Is Neural Architecture Search really worth it ?

Antoine Yang
4 min readJan 31, 2020

--

In Deep Learning, designing state-of-the-art Neural Networks is a complex process which requires years of engineering and research. Neural Architecture Search (NAS) aims at automizing this process. This exciting field has drawn lots of attention in the last few years.

The absolute test accuracy results on Image Classification tasks indeed look mindblowing (above 98% for the state-of-the-art methods). However, it is essential to keep in mind that these results are the product of 3 components:

  • a search space: what architecture can the NAS method discover?
  • a search strategy: how are we proceeding our architecture search? It can be achieved using reinforcement learning, evolution or differentiable methods.
  • a performance estimation: how are we evaluating our architectures in the end? This is commonly achieved by training the found Neural Network from scratch.

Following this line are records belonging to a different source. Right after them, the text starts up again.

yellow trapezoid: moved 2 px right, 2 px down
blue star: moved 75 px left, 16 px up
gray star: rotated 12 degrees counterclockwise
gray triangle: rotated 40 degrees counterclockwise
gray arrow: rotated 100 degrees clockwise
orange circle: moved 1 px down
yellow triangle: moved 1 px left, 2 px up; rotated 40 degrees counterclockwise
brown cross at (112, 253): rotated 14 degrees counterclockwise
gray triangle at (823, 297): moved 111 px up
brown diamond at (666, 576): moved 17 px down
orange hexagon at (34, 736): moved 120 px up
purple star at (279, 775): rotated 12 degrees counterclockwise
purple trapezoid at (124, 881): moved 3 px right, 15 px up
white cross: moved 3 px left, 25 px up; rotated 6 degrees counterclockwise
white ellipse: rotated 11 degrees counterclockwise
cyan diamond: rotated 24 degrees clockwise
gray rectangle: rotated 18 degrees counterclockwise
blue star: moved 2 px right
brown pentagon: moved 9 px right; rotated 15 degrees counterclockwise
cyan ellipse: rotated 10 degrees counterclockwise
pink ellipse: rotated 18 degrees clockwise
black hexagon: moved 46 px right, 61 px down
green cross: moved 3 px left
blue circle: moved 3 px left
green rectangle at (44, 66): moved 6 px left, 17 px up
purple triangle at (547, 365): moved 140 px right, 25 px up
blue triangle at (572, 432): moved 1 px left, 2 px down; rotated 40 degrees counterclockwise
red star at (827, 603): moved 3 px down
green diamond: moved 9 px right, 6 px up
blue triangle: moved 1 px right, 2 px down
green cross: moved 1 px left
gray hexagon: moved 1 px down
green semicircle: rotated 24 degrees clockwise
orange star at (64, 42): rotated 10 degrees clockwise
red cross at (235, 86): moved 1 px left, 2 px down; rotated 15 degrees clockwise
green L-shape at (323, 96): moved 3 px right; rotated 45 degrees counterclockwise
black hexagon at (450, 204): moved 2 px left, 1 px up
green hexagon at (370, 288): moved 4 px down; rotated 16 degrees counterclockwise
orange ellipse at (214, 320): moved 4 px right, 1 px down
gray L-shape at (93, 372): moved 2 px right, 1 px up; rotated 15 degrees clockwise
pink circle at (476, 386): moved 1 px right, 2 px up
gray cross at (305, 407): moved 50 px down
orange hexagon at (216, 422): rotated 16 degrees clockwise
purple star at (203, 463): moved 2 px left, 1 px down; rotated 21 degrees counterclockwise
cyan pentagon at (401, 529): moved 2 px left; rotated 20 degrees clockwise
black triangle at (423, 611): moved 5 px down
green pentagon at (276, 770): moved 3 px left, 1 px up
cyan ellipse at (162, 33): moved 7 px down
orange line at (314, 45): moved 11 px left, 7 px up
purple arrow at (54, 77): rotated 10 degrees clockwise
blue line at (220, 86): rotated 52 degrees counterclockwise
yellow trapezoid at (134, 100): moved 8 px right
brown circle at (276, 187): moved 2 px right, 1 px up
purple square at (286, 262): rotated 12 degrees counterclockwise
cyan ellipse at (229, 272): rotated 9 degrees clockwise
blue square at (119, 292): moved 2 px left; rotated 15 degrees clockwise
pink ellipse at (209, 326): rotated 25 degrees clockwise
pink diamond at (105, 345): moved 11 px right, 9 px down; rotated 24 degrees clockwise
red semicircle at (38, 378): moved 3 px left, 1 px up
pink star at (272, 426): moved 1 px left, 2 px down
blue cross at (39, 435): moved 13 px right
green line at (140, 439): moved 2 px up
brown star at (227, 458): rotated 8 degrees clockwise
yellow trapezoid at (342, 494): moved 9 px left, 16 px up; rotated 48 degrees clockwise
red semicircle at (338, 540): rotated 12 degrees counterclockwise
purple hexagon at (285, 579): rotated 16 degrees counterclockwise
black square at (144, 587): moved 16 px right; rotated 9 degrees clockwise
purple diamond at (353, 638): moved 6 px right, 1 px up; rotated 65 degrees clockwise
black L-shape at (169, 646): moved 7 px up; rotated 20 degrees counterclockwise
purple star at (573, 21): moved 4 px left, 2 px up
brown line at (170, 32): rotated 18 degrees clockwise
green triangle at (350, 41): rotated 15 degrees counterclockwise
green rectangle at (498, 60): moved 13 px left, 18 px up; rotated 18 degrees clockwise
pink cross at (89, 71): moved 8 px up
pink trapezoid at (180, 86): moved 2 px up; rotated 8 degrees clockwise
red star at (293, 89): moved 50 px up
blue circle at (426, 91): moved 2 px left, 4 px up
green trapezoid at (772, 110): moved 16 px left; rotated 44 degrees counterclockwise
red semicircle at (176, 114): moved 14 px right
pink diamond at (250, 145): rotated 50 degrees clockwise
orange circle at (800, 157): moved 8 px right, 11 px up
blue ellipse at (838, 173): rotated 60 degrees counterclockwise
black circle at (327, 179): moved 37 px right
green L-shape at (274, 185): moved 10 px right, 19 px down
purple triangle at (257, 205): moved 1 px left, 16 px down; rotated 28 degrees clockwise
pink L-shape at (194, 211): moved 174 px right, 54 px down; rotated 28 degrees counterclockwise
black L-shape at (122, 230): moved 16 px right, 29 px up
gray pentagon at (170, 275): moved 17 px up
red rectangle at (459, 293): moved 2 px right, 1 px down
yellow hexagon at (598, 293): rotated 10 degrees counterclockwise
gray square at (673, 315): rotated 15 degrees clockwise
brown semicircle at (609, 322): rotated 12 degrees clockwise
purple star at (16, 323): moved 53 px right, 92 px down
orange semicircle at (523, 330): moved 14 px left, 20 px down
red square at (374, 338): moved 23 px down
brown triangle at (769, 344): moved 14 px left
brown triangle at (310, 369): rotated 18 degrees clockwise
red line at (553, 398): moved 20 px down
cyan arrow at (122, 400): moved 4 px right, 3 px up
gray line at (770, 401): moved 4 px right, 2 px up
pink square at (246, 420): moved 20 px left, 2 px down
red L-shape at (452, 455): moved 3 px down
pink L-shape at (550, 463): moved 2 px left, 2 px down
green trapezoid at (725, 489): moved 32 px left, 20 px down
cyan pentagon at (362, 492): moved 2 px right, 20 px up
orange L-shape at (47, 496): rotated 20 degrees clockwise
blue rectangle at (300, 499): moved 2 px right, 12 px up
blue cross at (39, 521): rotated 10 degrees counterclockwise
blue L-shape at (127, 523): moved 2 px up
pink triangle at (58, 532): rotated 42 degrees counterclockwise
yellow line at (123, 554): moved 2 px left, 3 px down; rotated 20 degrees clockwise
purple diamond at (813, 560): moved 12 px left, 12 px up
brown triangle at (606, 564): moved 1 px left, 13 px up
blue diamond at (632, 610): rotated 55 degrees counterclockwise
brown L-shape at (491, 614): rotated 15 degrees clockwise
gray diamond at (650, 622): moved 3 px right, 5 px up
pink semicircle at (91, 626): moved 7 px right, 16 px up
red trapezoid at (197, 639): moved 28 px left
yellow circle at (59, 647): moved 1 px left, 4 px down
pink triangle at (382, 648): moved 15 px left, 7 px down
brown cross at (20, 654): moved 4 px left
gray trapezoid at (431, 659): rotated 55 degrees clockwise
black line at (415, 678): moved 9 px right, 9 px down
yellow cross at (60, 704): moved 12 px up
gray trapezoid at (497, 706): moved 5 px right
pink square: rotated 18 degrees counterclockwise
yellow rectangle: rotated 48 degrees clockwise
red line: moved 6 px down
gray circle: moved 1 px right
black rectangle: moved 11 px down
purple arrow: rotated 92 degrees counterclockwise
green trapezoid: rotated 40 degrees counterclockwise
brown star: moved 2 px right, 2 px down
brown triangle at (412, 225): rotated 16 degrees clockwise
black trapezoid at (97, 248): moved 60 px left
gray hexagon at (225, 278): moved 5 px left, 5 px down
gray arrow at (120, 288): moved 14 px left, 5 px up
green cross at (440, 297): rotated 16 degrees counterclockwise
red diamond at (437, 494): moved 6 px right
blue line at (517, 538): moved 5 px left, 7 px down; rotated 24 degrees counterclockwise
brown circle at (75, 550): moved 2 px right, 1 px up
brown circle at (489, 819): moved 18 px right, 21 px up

Evaluating search strategies

To fairly evaluate the effectiveness of search strategies, we can compare each of them to their respective random sampling baseline. This baseline consists in randomly sampling an architecture from the method’s search space, and training it following the method’s protocol. We can repeat it multiple times, and on different datasets to have consistent results. Doing so for 8 different competitive NAS methods, we find that each method struggles to significantly beat this trivial and computationally free baseline.

Comparison of search methods and random sampling from their respective search space.
Methods lying in the diagonal perform the same as the average architecture, while methods above
the diagonal outperform it.
Same study on a more chalenging dataset, MIT67 (indoor scene recognition with bigger images)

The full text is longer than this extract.